[Start of Attachment]
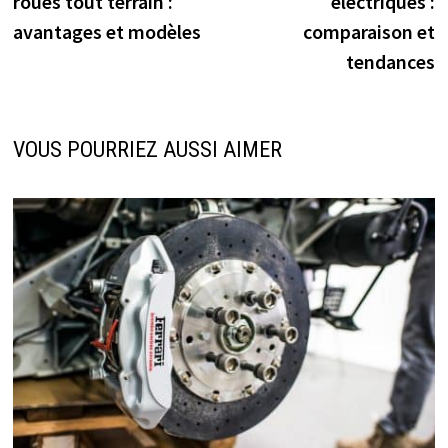
roues tout terrain :
électriques :
l’article
avantages et modèles
comparaison et
tendances
VOUS POURRIEZ AUSSI AIMER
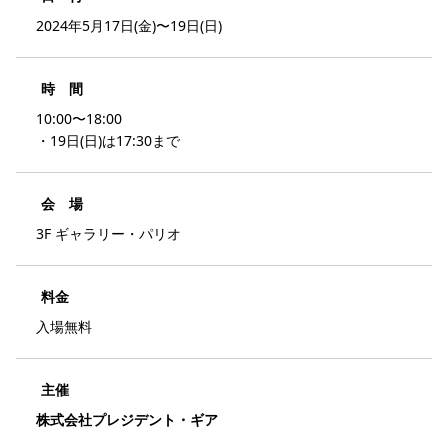
2024年5月17日(金)〜19日(日)
時 間
10:00〜18:00
・19日(日)は17:30まで
会 場
3F ギャラリー・パリオ
料金
入場無料
主催
株式会社プレジデント・ギア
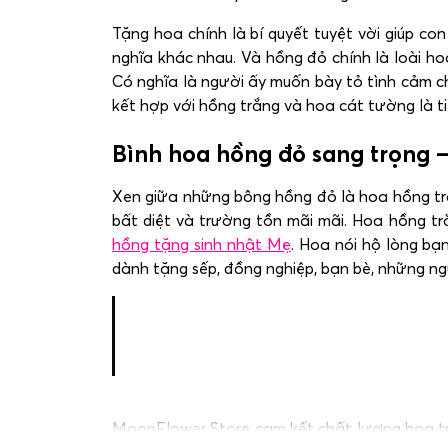
Tặng hoa chính là bí quyết tuyệt vời giúp c
nghĩa khác nhau. Và hồng đỏ chính là loài 
Có nghĩa là người ấy muốn bày tỏ tình cảm c
kết hợp với hồng trắng và hoa cát tường là ti
Bình hoa hồng đỏ sang trọng –
Xen giữa những bông hồng đỏ là hoa hồng trắn
bất diệt và trường tồn mãi mãi. Hoa hồng tr
hồng tặng sinh nhật Mẹ
. Hoa nói hộ lòng bạ
dành tặng sếp, đồng nghiệp, bạn bè, những ng
MoonFlower Store cam kết chất lượng hoa trê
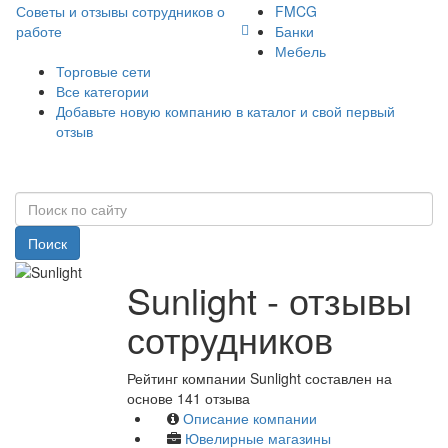
Советы и отзывы сотрудников о
FMCG
работе
Банки
Мебель
Торговые сети
Все категории
Добавьте новую компанию в каталог и свой первый
отзыв
Поиск
Sunlight - отзывы
сотрудников
Рейтинг компании Sunlight составлен на
основе 141 отзыва
Описание компании
Ювелирные магазины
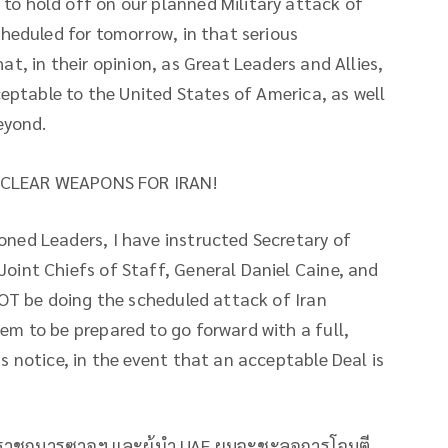
o hold off on our planned Military attack of
cheduled for tomorrow, in that serious
t, in their opinion, as Great Leaders and Allies,
ceptable to the United States of America, as well
eyond.
 NUCLEAR WEAPONS FOR IRAN!
ned Leaders, I have instructed Secretary of
oint Chiefs of Staff, General Daniel Caine, and
NOT be doing the scheduled attack of Iran
em to be prepared to go forward with a full,
s notice, in the event that an acceptable Deal is
ฎราชกุมารซาอุฯ และผู้นำ UAE ผมจะชะลอการโจมตี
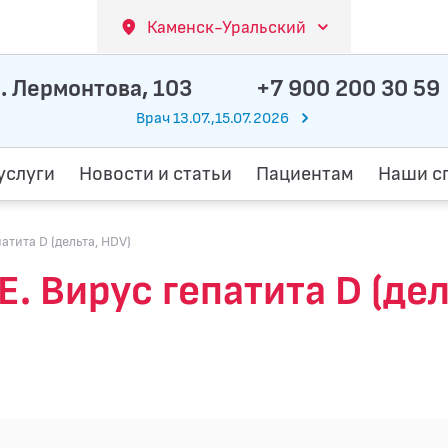
Каменск-Уральский
. Лермонтова, 103
+7 900 200 30 59
Врач 13.07.,15.07.2026
услуги
Новости и статьи
Пациентам
Наши с
ита D (дельта, HDV)
ирус гепатита D (дель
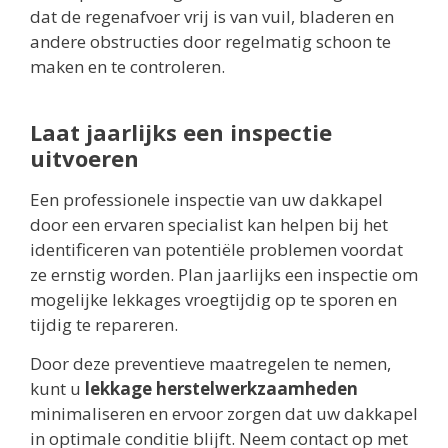
dat de regenafvoer vrij is van vuil, bladeren en
andere obstructies door regelmatig schoon te
maken en te controleren.
Laat jaarlijks een inspectie
uitvoeren
Een professionele inspectie van uw dakkapel
door een ervaren specialist kan helpen bij het
identificeren van potentiële problemen voordat
ze ernstig worden. Plan jaarlijks een inspectie om
mogelijke lekkages vroegtijdig op te sporen en
tijdig te repareren.
Door deze preventieve maatregelen te nemen,
kunt u
lekkage herstelwerkzaamheden
minimaliseren en ervoor zorgen dat uw dakkapel
in optimale conditie blijft. Neem contact op met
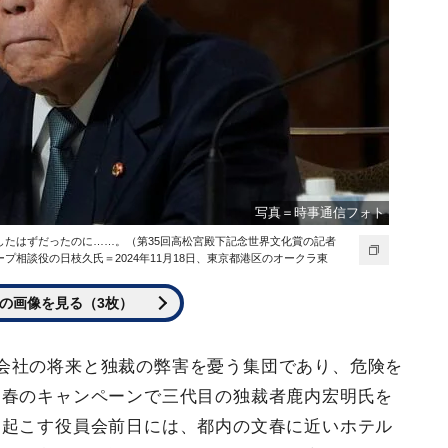
写真＝時事通信フォト
したはずだったのに……。（第35回高松宮殿下記念世界文化賞の記者
相談役の日枝久氏＝2024年11月18日、東京都港区のオークラ東
の画像を見る（3枚）
会社の将来と独裁の弊害を憂う集団であり、危険を
文春のキャンペーンで三代目の独裁者鹿内宏明氏を
を起こす役員会前日には、都内の文春に近いホテル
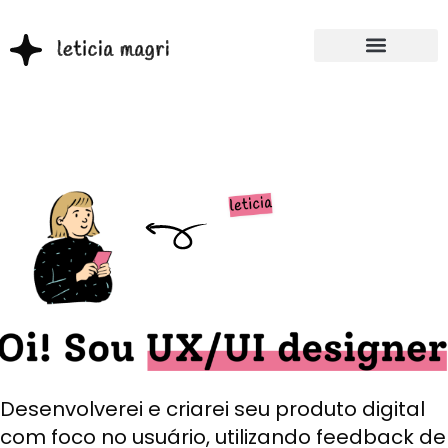
Desenvolverei e criarei seu produto digital
com foco no usuário, utilizando feedback de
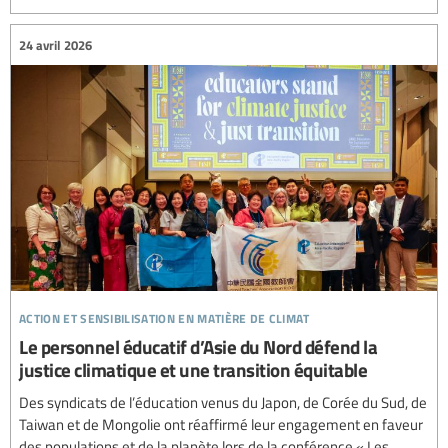
24 avril 2026
action et sensibilisation en matière de climat
Le personnel éducatif d’Asie du Nord défend la
justice climatique et une transition équitable
Des syndicats de l’éducation venus du Japon, de Corée du Sud, de
Taiwan et de Mongolie ont réaffirmé leur engagement en faveur
des populations et de la planète lors de la conférence « Les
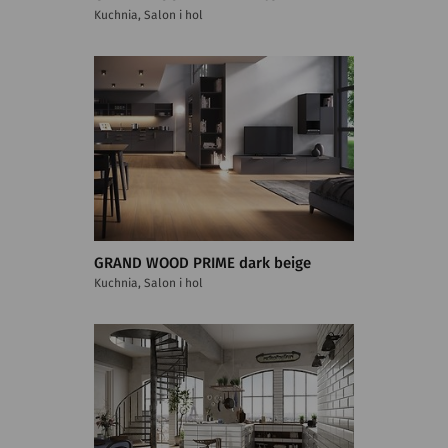
Kuchnia, Salon i hol
GRAND WOOD PRIME dark beige
Kuchnia, Salon i hol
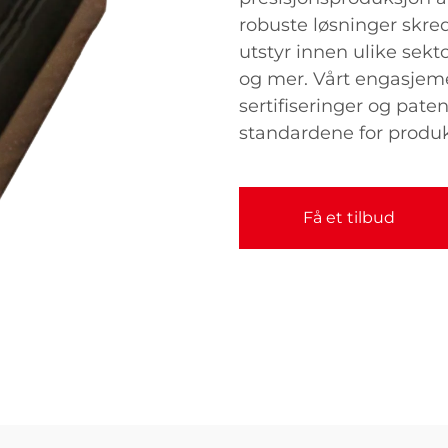
robuste løsninger skre
utstyr innen ulike sekto
og mer. Vårt engasjemen
sertifiseringer og paten
standardene for produk
Få et tilbud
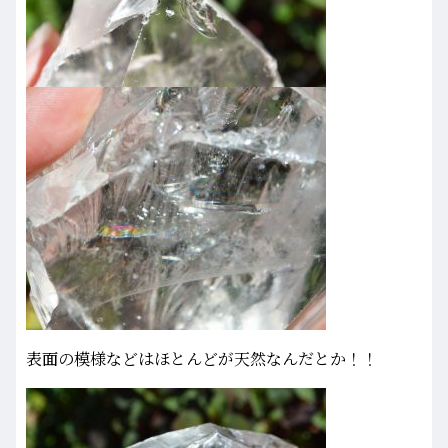
表面の模様などはほとんどが天然なんだとか！！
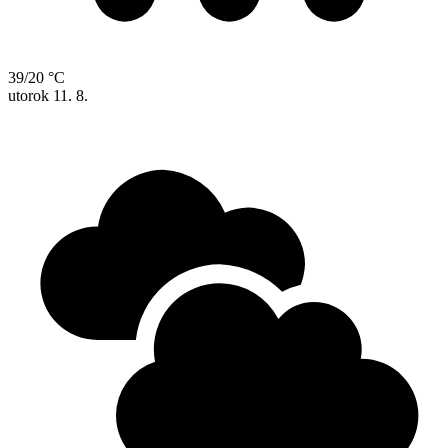
39/20 °C
utorok
11. 8.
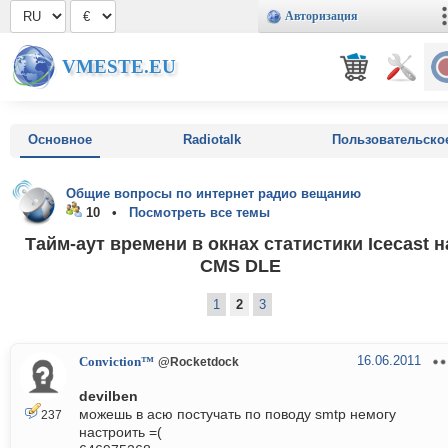
Авторизация
VMESTE.EU
Основное
Radiotalk
Пользовательско
Общие вопросы по интернет радио вещанию
10 •
Посмотреть все темы
Тайм-аут времени в окнах статистики Icecast н
CMS DLE
1
2
3
16.06.2011
Conviction™
@Rocketdock
devilben
можешь в асю постучать по поводу smtp немогу
237
настроить =(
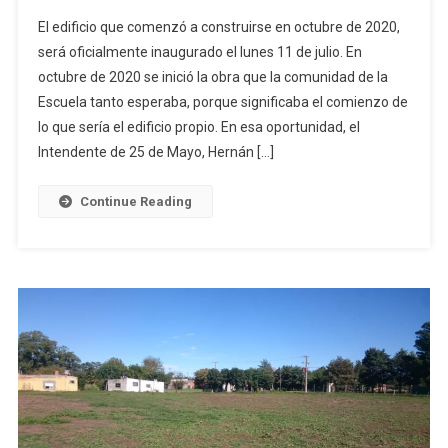
Se
El edificio que comenzó a construirse en octubre de 2020,
Inaugura
será oficialmente inaugurado el lunes 11 de julio. En
El
octubre de 2020 se inició la obra que la comunidad de la
Próximo
Escuela tanto esperaba, porque significaba el comienzo de
Lunes
El
lo que sería el edificio propio. En esa oportunidad, el
Nuevo
Intendente de 25 de Mayo, Hernán […]
Edificio
De
Continue Reading
La
Escuela
De
Educación
Especial
N°502
En
Norberto
De
La
Riestra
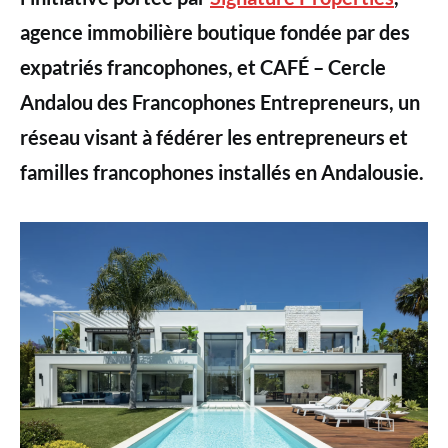
agence immobilière boutique fondée par des
expatriés francophones, et CAFÉ – Cercle
Andalou des Francophones Entrepreneurs, un
réseau visant à fédérer les entrepreneurs et
familles francophones installés en Andalousie.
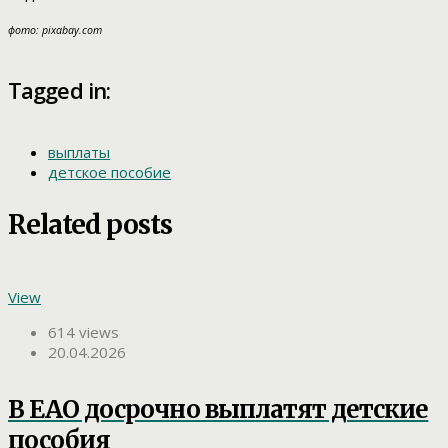
фото: pixabay.com
Tagged in:
выплаты
детское пособие
Related posts
View
614 views
20.04.2026
В ЕАО досрочно выплатят детские
пособия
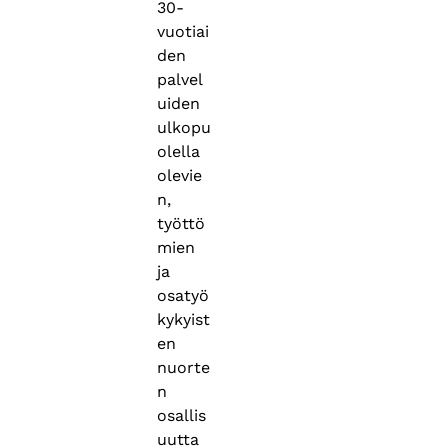
30-
vuotiai
den
palvel
uiden
ulkopu
olella
olevie
n,
työttö
mien
ja
osatyö
kykyist
en
nuorte
n
osallis
uutta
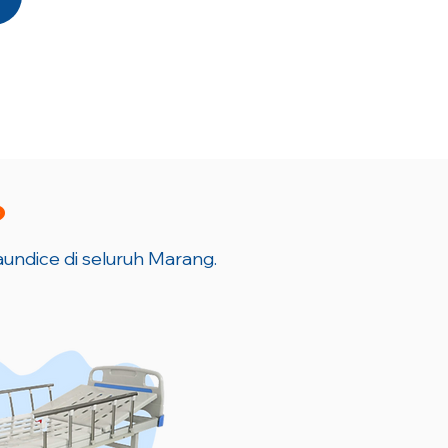
?
jaundice di seluruh Marang.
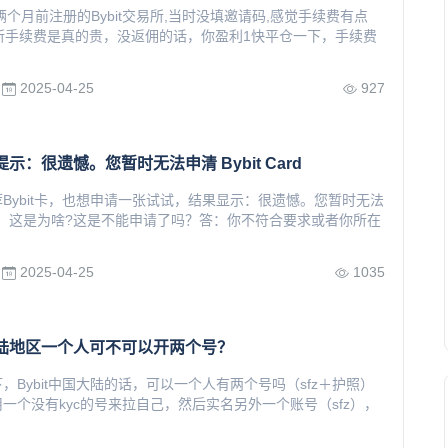
俩个月前注册的Bybit交易所,当时没填邀请码,感觉手续费有点
交易所手续费是真的贵，没返佣的话，你盈利1快平仓一下，手续费
2025-04-25
927
卡提示：很遗憾。您暂时无法申清 Bybit Card
Bybit卡，也想申请一张试试，结果显示：很遗憾。您暂时无法
Card。这是为啥?这是不能申请了吗？答：你不符合要求或者你所在
2025-04-25
1035
中国大陆地区一个人可不可以开两个号？
，Bybit中国大陆的话，可以一个人有两个号吗（sfz＋护照）
一个没有kyc的号来拉自己，然后实名另外一个账号（sfz），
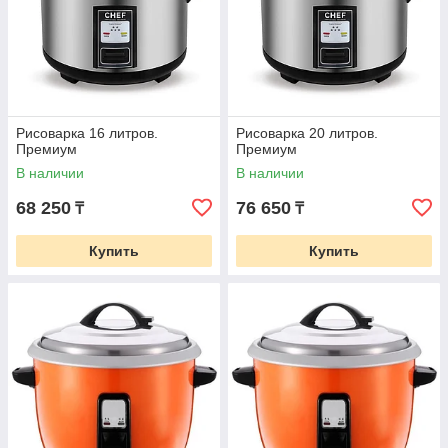
Рисоварка 16 литров.
Рисоварка 20 литров.
Премиум
Премиум
В наличии
В наличии
68 250
76 650
₸
₸
Купить
Купить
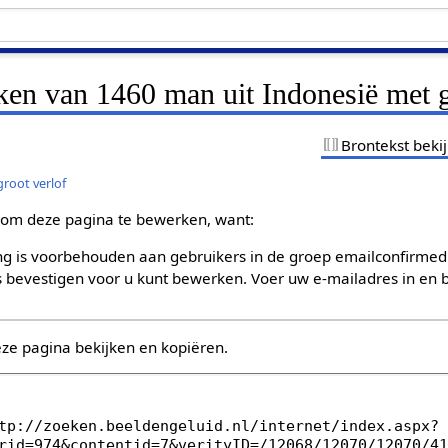
ken van 1460 man uit Indonesië met g
Brontekst beki
root verlof
om deze pagina te bewerken, want:
g is voorbehouden aan gebruikers in de groep emailconfirmed
bevestigen voor u kunt bewerken. Voer uw e-mailadres in en b
eze pagina bekijken en kopiëren.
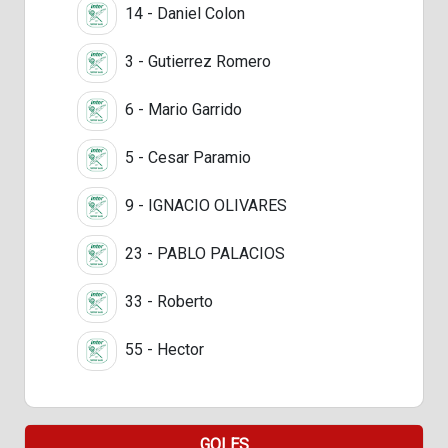
14 - Daniel Colon
3 - Gutierrez Romero
6 - Mario Garrido
5 - Cesar Paramio
9 - IGNACIO OLIVARES
23 - PABLO PALACIOS
33 - Roberto
55 - Hector
GOLES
[End of Attachment]
Aim of the task = Exact retyping is needed for the line with "6 - Mario Garrido" and for each line after it through the end of the listing above; no other lines belong.

Answer section =
6 - Mario Garrido
5 - Cesar Paramio
9 - IGNACIO OLIVARES
23 - PABLO PALACIOS
33 - Roberto
55 - Hector
GOLES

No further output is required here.